Şimdi bir tribün düşün:
Pankartta senin başlığın,
arkasında binlerce kişi,
ve havada Galeano’nun sesi:
“Biz, sadece futbol oynamadık; biz, dünyayı yeniden kurduk.”
Zeyno BAYRAMOĞLU
1914’te Batı Cephesi’nde bir gecede ateş sustu. Siperlerden çıkan askerler düşmanla futbol oynadı.
Çünkü her savaş bir çocuğun oyuncağını kırar,
ve her pas, barışa verilen bir sözdür.
O geceden bugüne, top hâlâ dönüyor.
Ama artık yalnızca yeşil sahalarda değil,
adaletin, vicdanın, direnişin zemininde.
Çünkü oyun, her yerde sahaya çıkar.
İlla 90 dakika gerekmez,
bazen 90 yıl bile yetmez o maçı tamamlamaya.
Şehirler yıkılırken, bir stadyumda “Çocuklar ölmesin, maça gelsin” pankartı açıldı.
Fenerbahçe ve Amedspor’un dostluğu, çatışmanın ortasında yükselen bir türküydü.
Bütün tribünler sustu, ama o pankart konuştu.
Siyasi yasaklara, militarizme, çocuk tabutlarına karşı dimdik bir cümleydi:
“Biz yaşamak istiyoruz.”
Roboski’de bombalar düşerken, İstanbul’da bir kale arkasından
bir avuç taraftar bağırıyordu:
“Bu sessizlik çok gürültülü.”
Çünkü futbolda sadece takımlar değil, toplumlar da dizilir.
Amedspor her maçta deplasmana değil, linçe gidiyor.
Ama inatla oynuyor.
Çünkü her forma, kendi hikâyesini taşır.
Amed’in sırtında yalnızca 21 numara değil,
yüzyılların yok sayılmış sesi var.
Panenka bir penaltıyla sistemin duvarında çatlak açtı.
Kaleciyi değil, korkuyu yere serdi.
O top, yavaşça değil, cesaretle yuvarlandı.
Çünkü devrim bazen barikatta değil,
beyaz noktadadır.
Kolombiya’da gerillalar barış görüşmelerinde futbolu masaya getirdi.
Çünkü silahın bıraktığı yeri oyun devralır.

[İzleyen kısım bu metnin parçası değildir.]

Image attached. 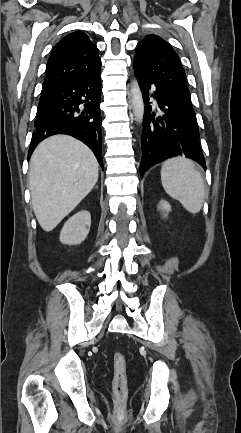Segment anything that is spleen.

Çünkü pas vermeyi öğrenen, emir almayı unutur.
Çocuklar top peşinde büyürse,
silah peşinde koşmaz.
Ve Camp Nou’da bir gün binlerce kişi “Independència!” diye bağırdı.
Çünkü stadyumlar yalnızca skorun değil,
halk iradesinin de yükseldiği yerlerdir.
Ve bazen bir tribün, bir parlamentodan daha fazla yankı üretir.
Futbol sahasında hakem düdüğü çalar, tribün bağırır,
ama tarihin sesi en çok o susturulmuş anlarda yükselir.
Bir tezahürat olur, bir pankart olur,
bazen de ayağı yere sağlam basan bir pas olur.
Top yuvarlanır…
Ama bu yazının niyeti yuvarlak değil.
Bu yazı, düz bir çizgidir:
direnişten geçer,
adaleti dolaşır,
barışla buluşur.
Çünkü biz, yalnızca oyun oynamadık.
Çünkü biz, yalnızca tribünlere çıkmadık.
Biz, her pasımızda barışı hayal ettik.
Her tezahüratımızda yasakları yırttık.
Ve her maçta, hayatın kendisini sahaya sürdük.
Şimdi bir tribün düşün:
Pankartta senin başlığın,
arkasında binlerce kişi,
ve havada Galeano’nun sesi:
“Biz, sadece futbol oynamadık; biz, dünyayı yeniden kurduk.”
Çünkü bu yazı artık yalnızca bir metin değil;
binlerce kişinin birlikte söylediği bir şarkı,
tribünlerden barışa gönderilen bir pas.
Not: Bu yazı Eduardo Galeano’nun düşleriyle yazılmış, onun sesiyle tezahür etmiştir. Çünkü bazen bir yazarın hayali, bir halkın gerçeğine dönüşür.